Many of my keen insights and good ideas come in the middle of the night. While their timing is unfortunate, it is fortunate that I still have insights and ideas even with suffering from Parkinson’s Disease (PD) for nearly eleven years.
I’m still dancing around one of the many D words related to PD: dyskinesia. Dyskinesia is a relatively new experience for me, occurring since Deep Brain Stimulation surgery in May of 2005. Dyskinesia represents the worst features of the side effects of the medication, Sinemet. Dyskinesia is disgusting, degrading and demeaning.

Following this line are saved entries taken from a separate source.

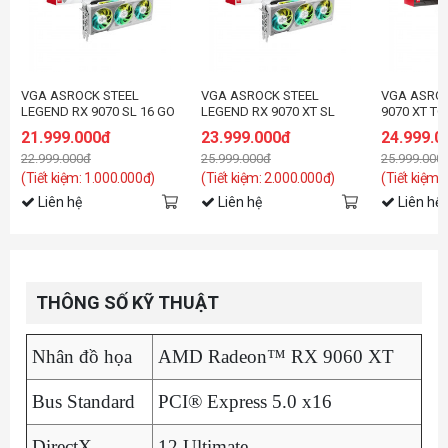
VGA ASROCK STEEL
VGA ASROCK STEEL
VGA ASROC
LEGEND RX 9070 SL 16 GO
LEGEND RX 9070 XT SL
9070 XT TC
16G
21.999.000đ
23.999.000đ
24.999.0
22.999.000đ
25.999.000đ
25.999.000
(Tiết kiệm: 1.000.000đ)
(Tiết kiệm: 2.000.000đ)
(Tiết kiệm:
Liên hệ
Liên hệ
Liên hệ
THÔNG SỐ KỸ THUẬT
Nhân đồ họa
AMD Radeon™ RX 9060 XT
Bus Standard
PCI® Express 5.0 x16
DirectX
12 Ultimate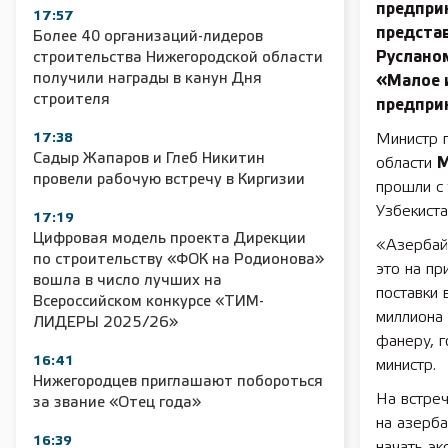
предпри
17:57
предста
Более 40 организаций-лидеров
Руслано
строительства Нижегородской области
получили награды в канун Дня
«Малое 
строителя
предпри
17:38
Министр 
Садыр Жапаров и Глеб Никитин
области
М
провели рабочую встречу в Киргизии
прошли с 
Узбекиста
17:19
Цифровая модель проекта Дирекции
«Азербай
по строительству «ФОК на Родионова»
это на пр
вошла в число лучших на
поставки 
Всероссийском конкурсе «ТИМ-
миллиона
ЛИДЕРЫ 2025/26»
фанеру, г
16:41
министр.
Нижегородцев приглашают побороться
На встреч
за звание «Отец года»
на азерб
16:39
начать эк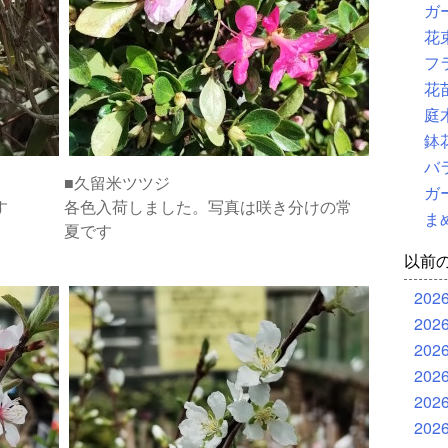
ガ
花
フ
花
庭
鉢
バ
■久留米ツツジ
ガ
す
各色入荷しました。写真は咲き分けの常
ま
夏です
以前
202
202
202
202
202
202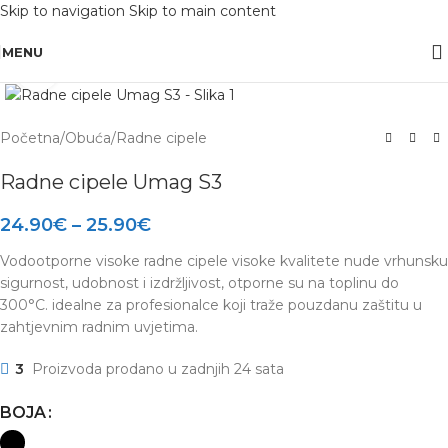
Skip to navigation
Skip to main content
OBAVIJEST: Maloprodaja je zatvorena od 10.12. -13.12.2025 radi inventure.
MENU
Click to enlarge
Početna
/
Obuća
/
Radne cipele
Radne cipele Umag S3
24.90
€
–
25.90
€
Vodootporne visoke radne cipele visoke kvalitete nude vrhunsku
sigurnost, udobnost i izdržljivost, otporne su na toplinu do
300°C. idealne za profesionalce koji traže pouzdanu zaštitu u
zahtjevnim radnim uvjetima.
3
Proizvoda prodano u zadnjih 24 sata
BOJA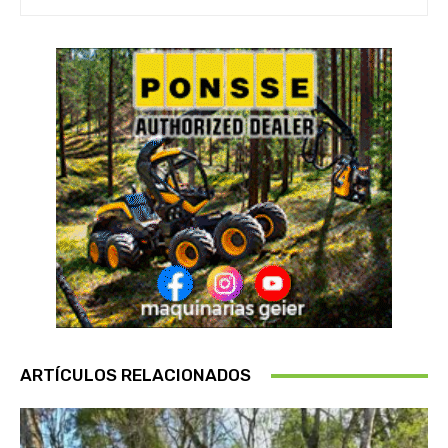
ARTÍCULOS RELACIONADOS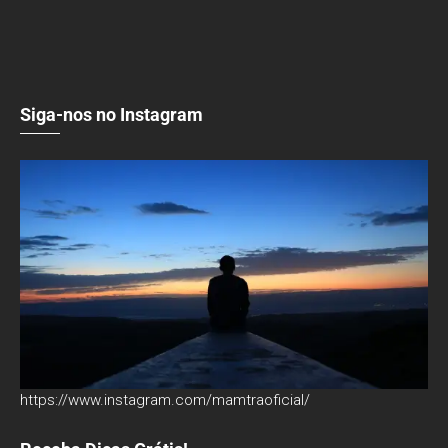
Siga-nos no Instagram
https://www.instagram.com/mamtraoficial/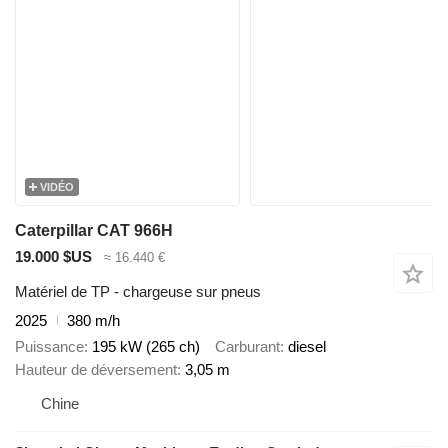
VIDÉO
Caterpillar CAT 966H
19.000 $US
≈ 16.440 €
Matériel de TP - chargeuse sur pneus
2025
380 m/h
Puissance
195 kW (265 ch)
Carburant
diesel
Hauteur de déversement
3,05 m
Chine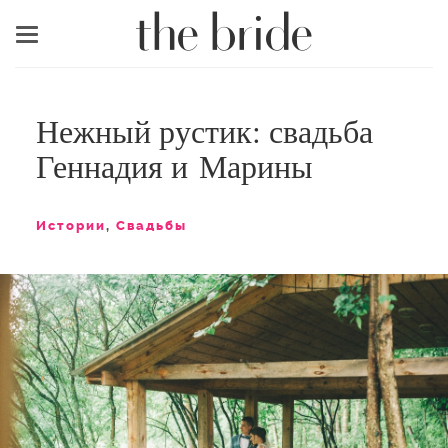
Меню
Нежный рустик: свадьба
Геннадия и Марины
Истории
,
Свадьбы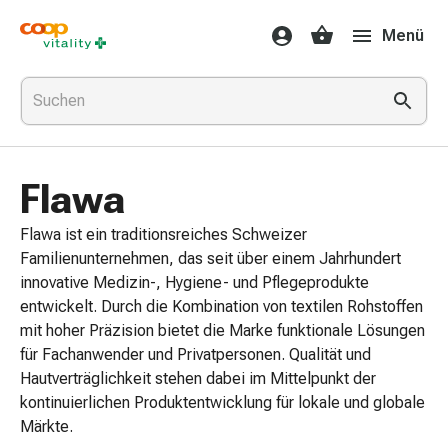
Medikamente
Menü
&
Gesundheit
Grippe
&
Erkältung
Halsbonbons
Flawa
Grippe-
&
Flawa ist ein traditionsreiches Schweizer
Erkältung
Familienunternehmen, das seit über einem Jahrhundert
Medikamente
innovative Medizin-, Hygiene- und Pflegeprodukte
Halsschmerzen
entwickelt. Durch die Kombination von textilen Rohstoffen
Husten
mit hoher Präzision bietet die Marke funktionale Lösungen
&
für Fachanwender und Privatpersonen. Qualität und
Bronchitis
Hautverträglichkeit stehen dabei im Mittelpunkt der
Inhalationsgeräte
kontinuierlichen Produktentwicklung für lokale und globale
&
Märkte.
Zubehör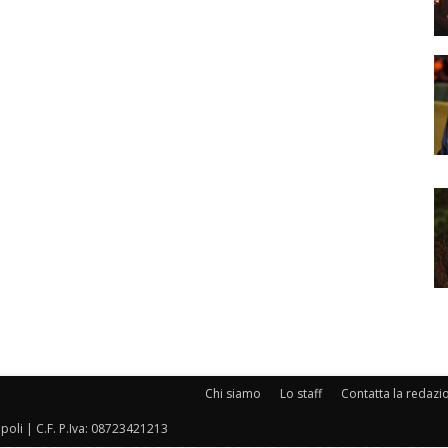
Chi siamo
Lo staff
Contatta la redazi
oli | C.F. P.Iva: 08723421213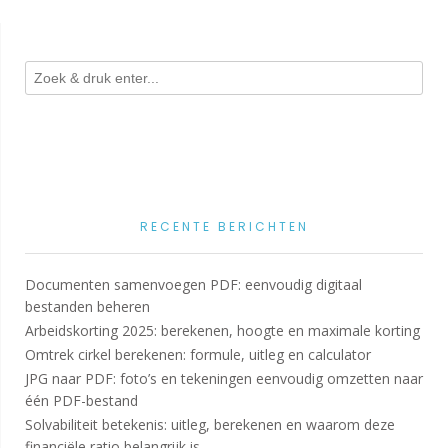
RECENTE BERICHTEN
Documenten samenvoegen PDF: eenvoudig digitaal
bestanden beheren
Arbeidskorting 2025: berekenen, hoogte en maximale korting
Omtrek cirkel berekenen: formule, uitleg en calculator
JPG naar PDF: foto’s en tekeningen eenvoudig omzetten naar
één PDF-bestand
Solvabiliteit betekenis: uitleg, berekenen en waarom deze
financiële ratio belangrijk is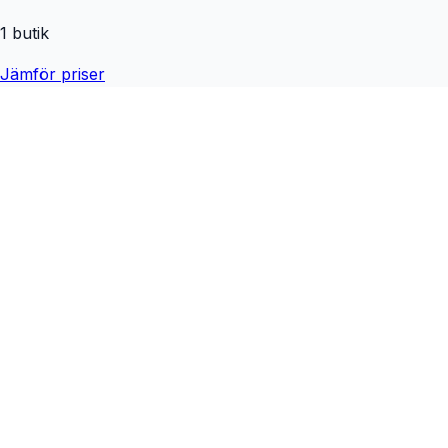
1
butik
Jämför priser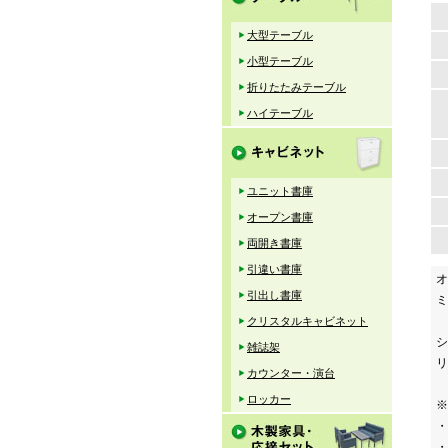
大型テーブル
小型テーブル
折りたたみテーブル
ハイテーブル
ユニット書庫
オープン書庫
両開き書庫
引違い書庫
オ
引出し書庫
ミ
クリスタルキャビネット
シ
雑誌架
リ
カウンター・演台
ロッカー
※
・
・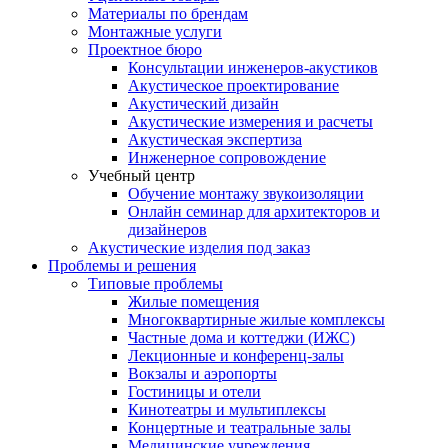
Материалы по брендам
Монтажные услуги
Проектное бюро
Консультации инженеров-акустиков
Акустическое проектирование
Акустический дизайн
Акустические измерения и расчеты
Акустическая экспертиза
Инженерное сопровождение
Учебный центр
Обучение монтажу звукоизоляции
Онлайн семинар для архитекторов и
дизайнеров
Акустические изделия под заказ
Проблемы и решения
Типовые проблемы
Жилые помещения
Многоквартирные жилые комплексы
Частные дома и коттеджи (ИЖС)
Лекционные и конференц-залы
Вокзалы и аэропорты
Гостиницы и отели
Кинотеатры и мультиплексы
Концертные и театральные залы
Медицинские учреждения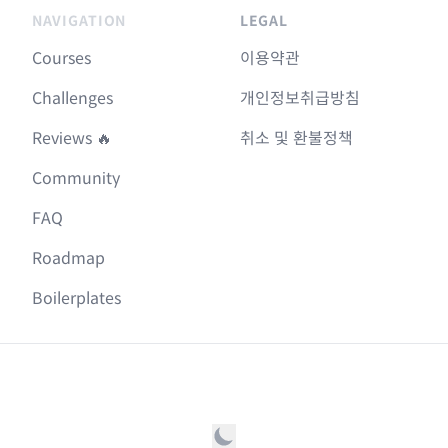
NAVIGATION
LEGAL
Courses
이용약관
Challenges
개인정보취급방침
Reviews 🔥
취소 및 환불정책
Community
FAQ
Roadmap
Boilerplates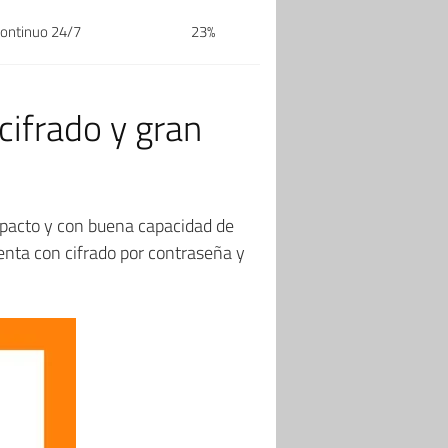
continuo 24/7
23%
cifrado y gran
pacto y con buena capacidad de
nta con cifrado por contraseña y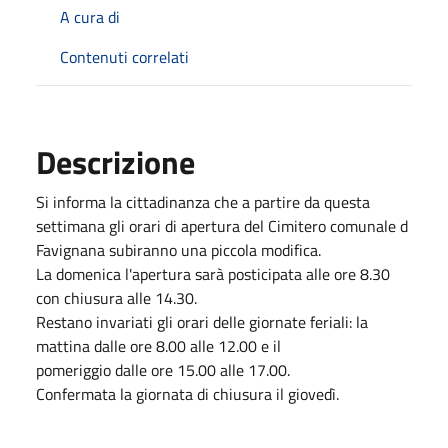
A cura di
Contenuti correlati
Descrizione
Si informa la cittadinanza che a partire da questa
settimana gli orari di apertura del Cimitero comunale d
Favignana subiranno una piccola modifica.
La domenica l'apertura sarà posticipata alle ore 8.30
con chiusura alle 14.30.
Restano invariati gli orari delle giornate feriali: la
mattina dalle ore 8.00 alle 12.00 e il
pomeriggio dalle ore 15.00 alle 17.00.
Confermata la giornata di chiusura il giovedì.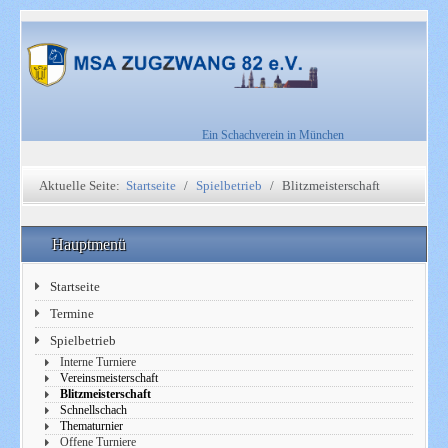
Ein Schachverein in München
Aktuelle Seite:
Startseite
Spielbetrieb
Blitzmeisterschaft
Hauptmenü
Startseite
Termine
Spielbetrieb
Interne Turniere
Vereinsmeisterschaft
Blitzmeisterschaft
Schnellschach
Thematurnier
Offene Turniere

I first observed dyskinesia a couple of days after my diagnosis at a support group for young onsetters with PD. I was traumatized to watch the flailing of their arms and legs and head-rolling movements. Sadly, I never returned to give or get support. I was a PD support group snob. I didn’t want to associate with those shaky folks, but then I became one of them.
I was haunted by images of Michael J. Fox and dyskinesia, and then by new PD friends suffering from it, and finally dyskinesia got a grip on me.
I was blessed by an Ah-Ha Moment in the middle of last night. The message revealed was that although I may think that PD and dyskinesia are disgusting, degrading and demeaning, the people living with PD are inspiring, courageous and determined. This light bulb of awareness made me realize that I needed to separate my feelings about PD and its symptoms from my feelings about myself and others living with PD. I thanked God for this moment of inspiration.
PS When I asked Mike, my accordion teacher, if he was freaked out by my episode of dyskinesia at my previous accordion lesson, he said, “No, I thought it was just part of the disease.” I was relieved. It was not good to freak out the accordion teacher.